HSBC Holdings Plc said it will target annual cost savings of as much as $5 billion by 2017 in a statement that drew criticism for being short on specifics.
Europe’s largest bank will aim for reductions of $4.5 billion to $5 billion and sell businesses in Turkey and Brazil, according to a statement on Tuesday. At the same time, achieving those savings may cost $4 billion to $5 billion over that period, the company said.

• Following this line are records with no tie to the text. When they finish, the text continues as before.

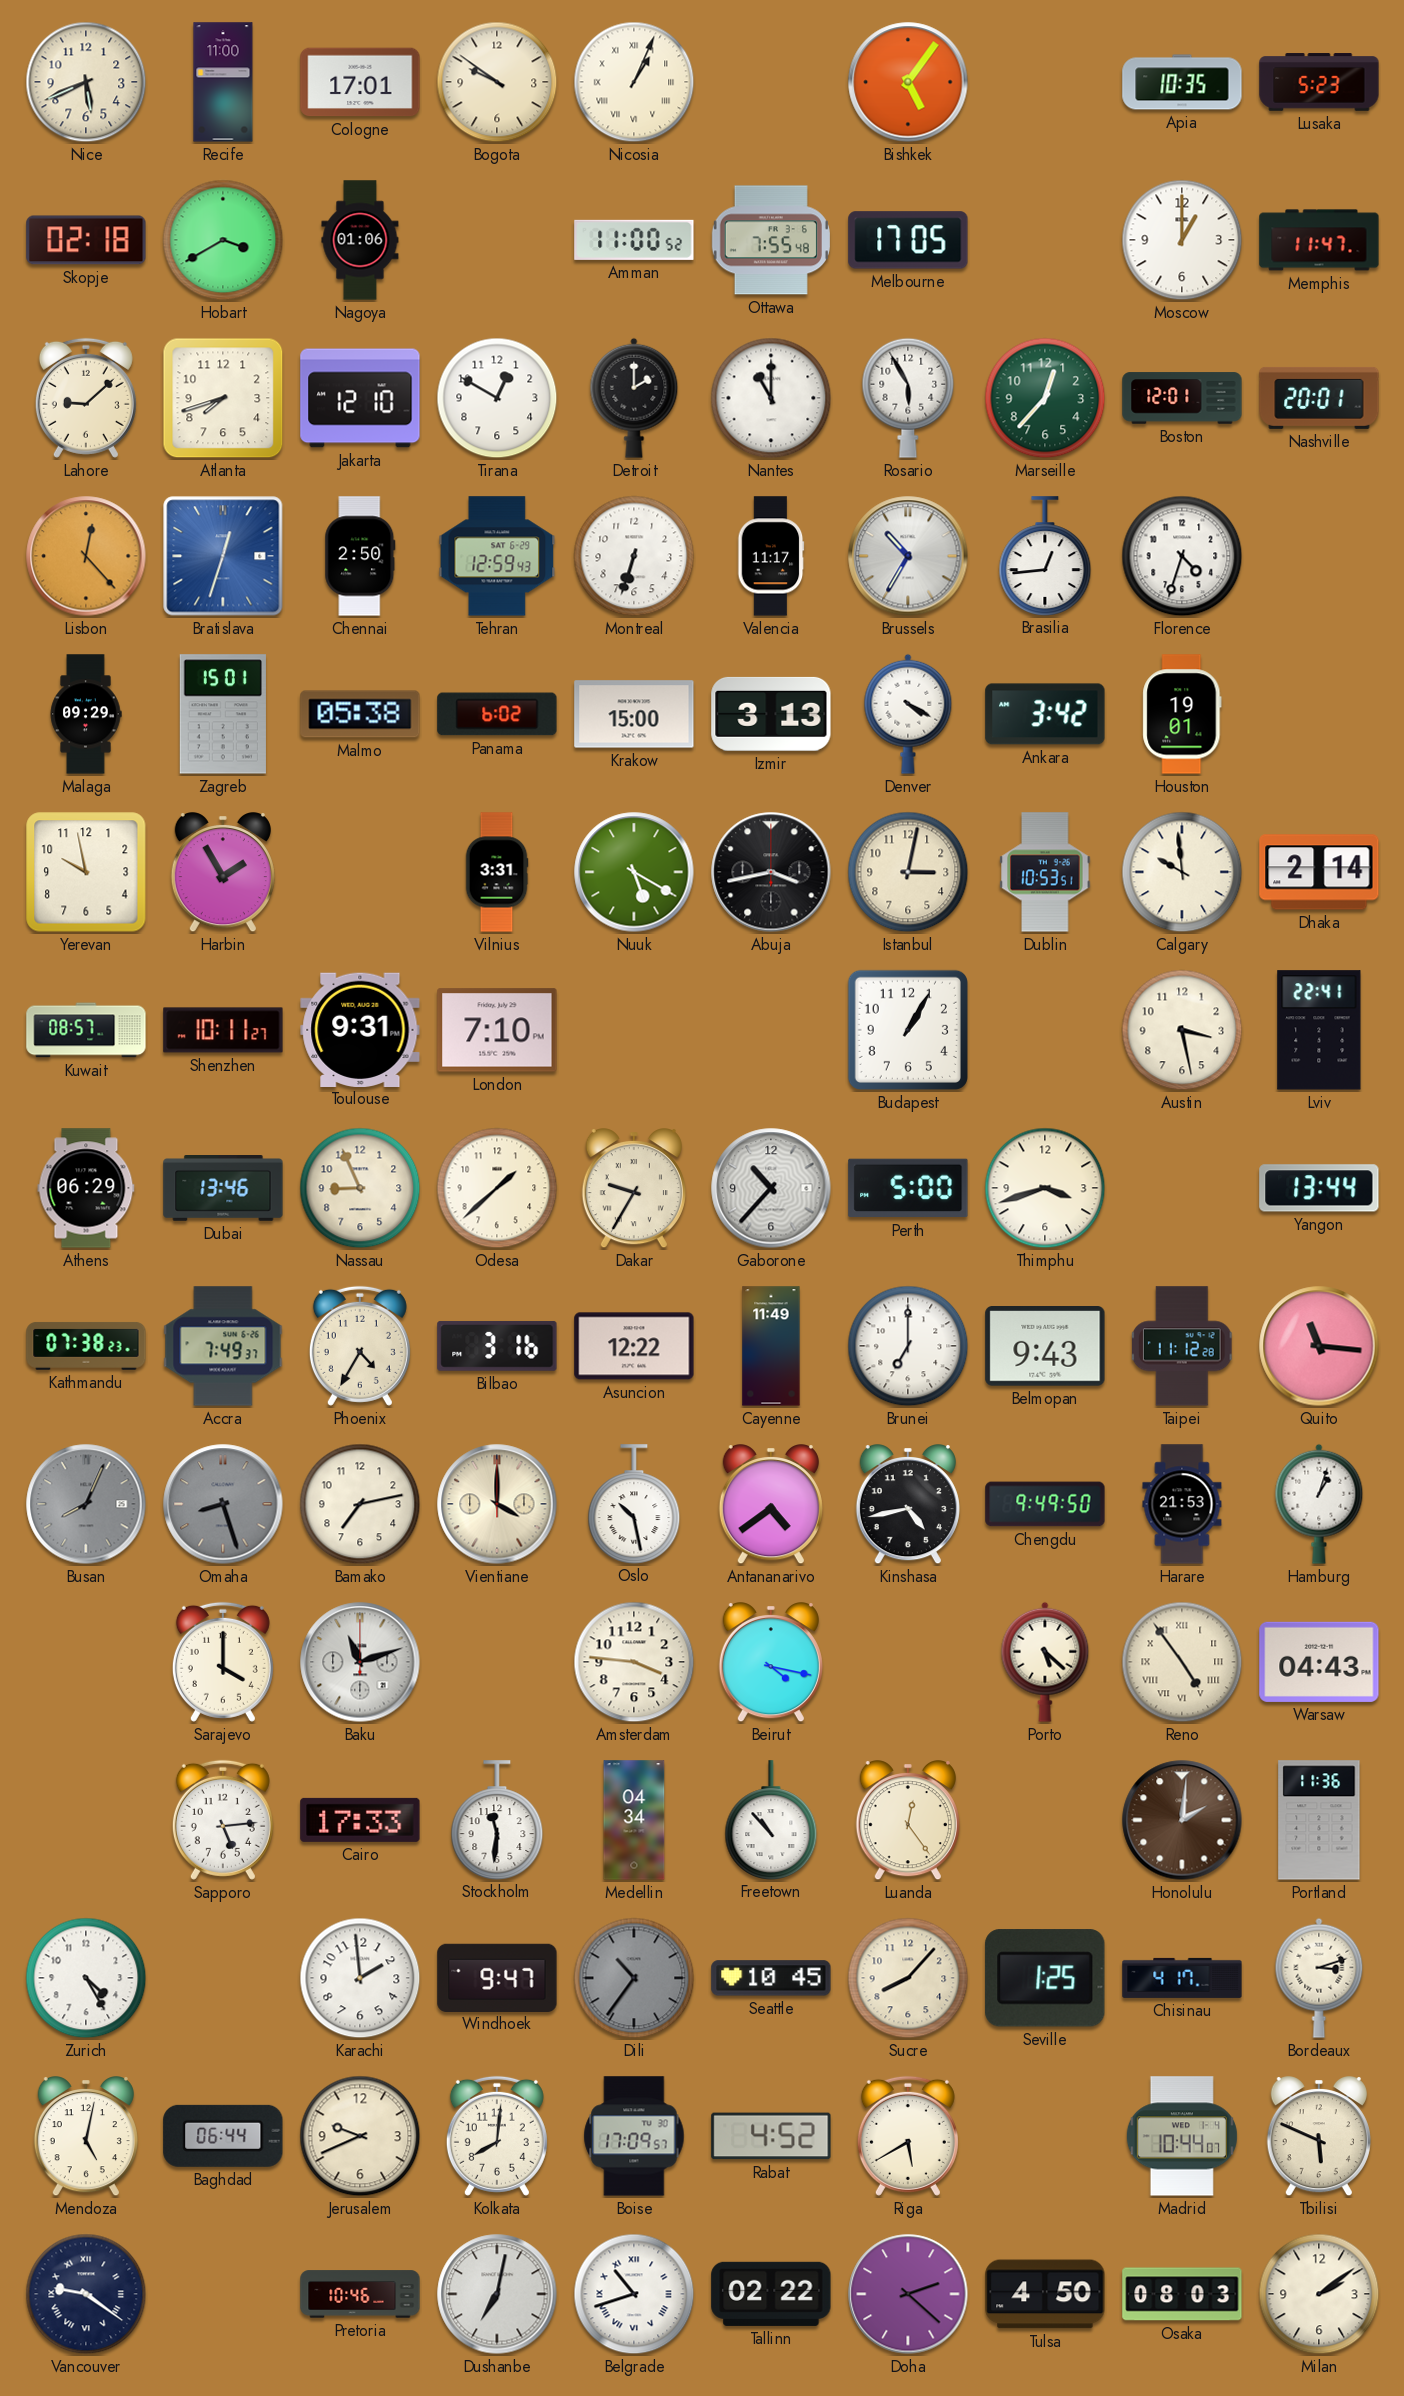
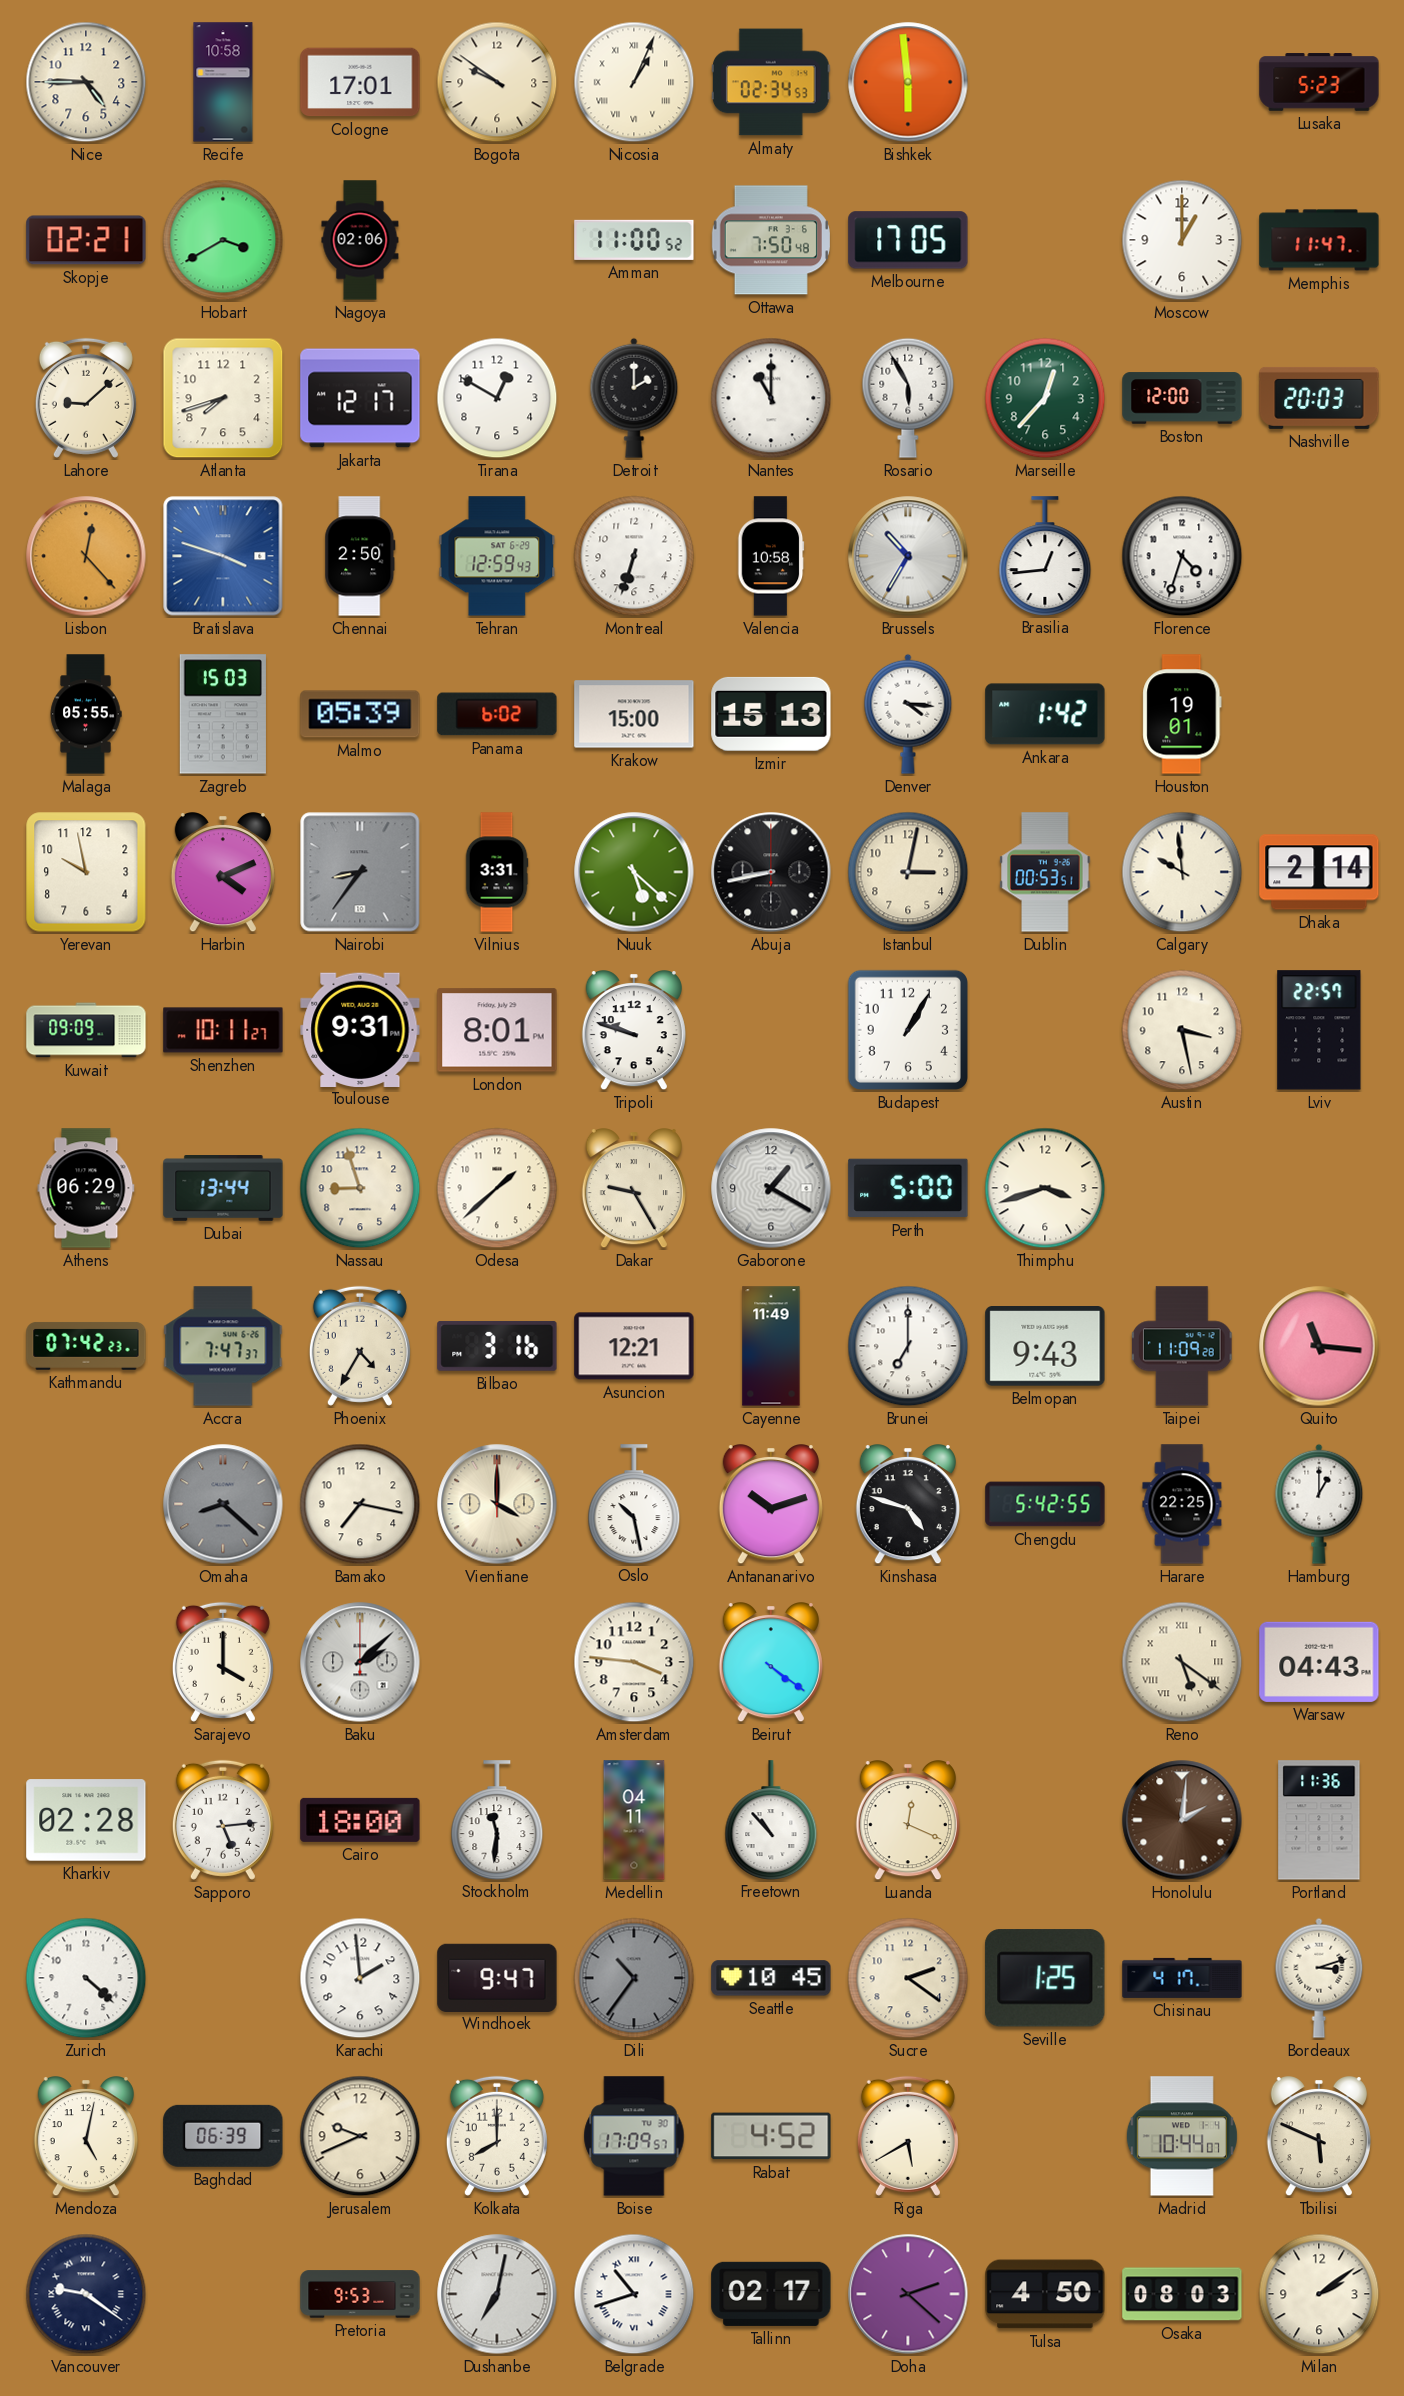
Nice: 5:41 -> 4:45
Recife: 11:00 -> 10:58
Almaty: none -> 02:34
Bishkek: 5:06 -> 5:59
Apia: 10:35 -> none
Skopje: 02:18 -> 02:21
Nagoya: 01:06 -> 02:06
Ottawa: 7:55 -> 7:50
Jakarta: 12:10 -> 12:17
Boston: 12:01 -> 12:00
Nashville: 20:01 -> 20:03
Bratislava: 12:33 -> 3:48
Valencia: 11:17 -> 10:58
Malaga: 09:29 -> 05:55
Zagreb: 15:01 -> 15:03
Malmo: 05:38 -> 05:39
Izmir: 3:13 -> 15:13
Denver: 4:20 -> 4:16
Ankara: 3:42 -> 1:42
Harbin: 1:55 -> 4:11
Nairobi: none -> 8:36
Nuuk: 5:20 -> 5:22
Abuja: 3:43 -> 8:43
Dublin: 10:53 -> 00:53
Kuwait: 08:57 -> 09:09
London: 7:10 -> 8:01
Tripoli: none -> 9:48
Lviv: 22:41 -> 22:57
Dubai: 13:46 -> 13:44
Nassau: 8:56 -> 8:57
Dakar: 9:35 -> 9:25
Gaborone: 10:37 -> 1:20
Yangon: 13:44 -> none
Kathmandu: 07:38 -> 07:42
Accra: 7:49 -> 7:47
Asuncion: 12:22 -> 12:21
Taipei: 11:12 -> 11:09
Busan: 8:04 -> none
Omaha: 8:27 -> 8:22
Bamako: 7:13 -> 7:17
Antananarivo: 4:39 -> 10:12
Kinshasa: 4:43 -> 4:48
Chengdu: 9:49 -> 5:42
Harare: 21:53 -> 22:25
Hamburg: 1:03 -> 1:00
Baku: 11:12 -> 2:08
Beirut: 4:17 -> 4:21
Porto: 5:22 -> none
Reno: 4:54 -> 5:21
Kharkiv: none -> 02:28
Cairo: 17:33 -> 18:00
Medellin: 04:34 -> 04:11
Luanda: 12:24 -> 12:19
Zurich: 4:25 -> 4:22
Sucre: 8:07 -> 2:21
Baghdad: 06:44 -> 06:39
Kolkata: 8:01 -> 8:00
Pretoria: 10:46 -> 9:53
Tallinn: 02:22 -> 02:17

HSBC will step up investment in Asia, expanding asset management and insurance and focusing on places including China’s Pearl River Delta, the company said. Chief Executive Officer Stuart Gulliver, 56, is under pressure to reverse profit declines and shrink assets after a year that saw HSBC fined for manipulating currency markets and embroiled in a scandal over tax avoidance at its Swiss unit.

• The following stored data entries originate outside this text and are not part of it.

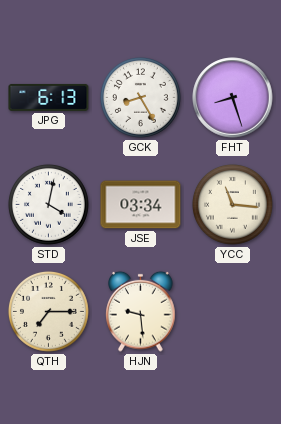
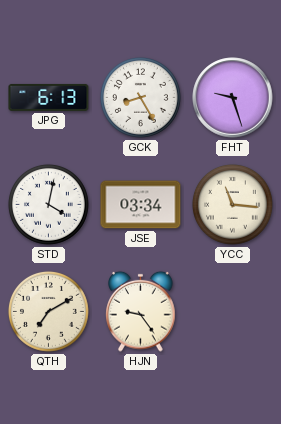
FHT: 8:27 -> 9:27
QTH: 7:15 -> 7:10
HJN: 9:29 -> 9:24
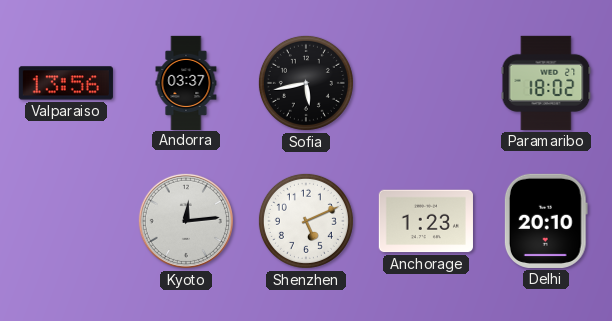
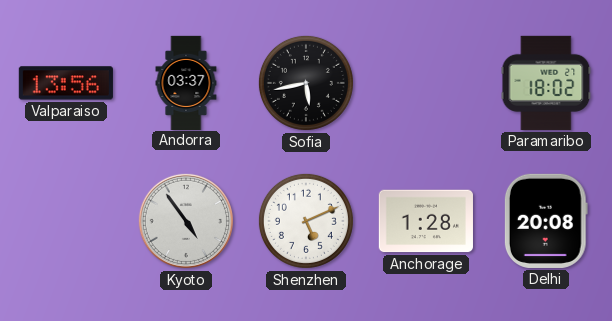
Kyoto: 12:14 -> 4:54
Anchorage: 1:23 -> 1:28
Delhi: 20:10 -> 20:08
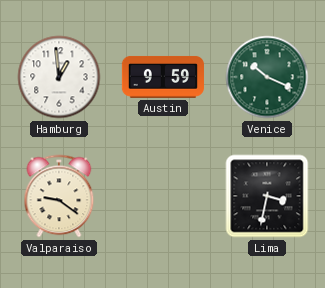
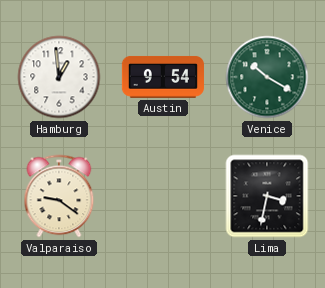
Austin: 9:59 -> 9:54
Venice: 10:19 -> 10:20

The statement was short on “concrete steps,” said Jim Antos, an analyst at Mizuho Securities Asia Ltd. in Hong Kong, who called it “an opportunity missed to restore investor confidence.”
HSBC plans to reduce risk-weighted assets by about $290 billion and will target a return on equity of more than 10 percent by 2017, the company said. The statement didn’t give any numbers for job cuts. Now domiciled in the U.K., HSBC will complete a headquarters review by year-end, it said.

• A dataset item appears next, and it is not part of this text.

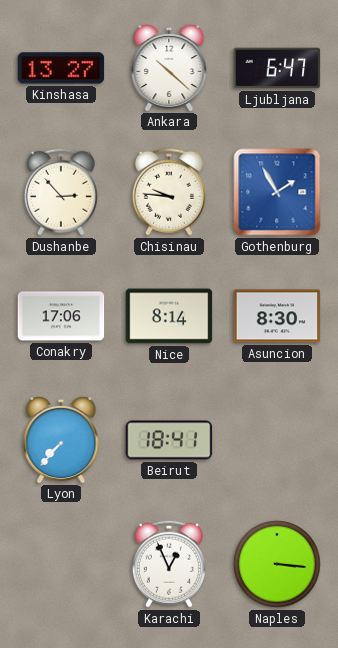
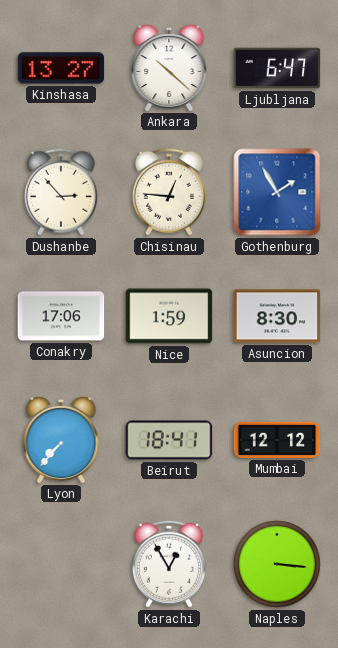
Chisinau: 9:46 -> 12:46
Nice: 8:14 -> 1:59
Mumbai: none -> 12:12
Karachi: 12:56 -> 12:55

In February, Gulliver pledged that underperforming units would face “extreme solutions” after full-year earnings fell 17 percent and the lender scrapped four-year-old profitability targets, citing a tougher regulatory environment. With regulators stepping up scrutiny, HSBC is spending billions of dollars to toughen internal controls.
“Investors want more concrete answers,” Ronald Wan, chief executive at Partners Capital International Ltd., said in Hong Kong. “They didn’t address the issues in detail.”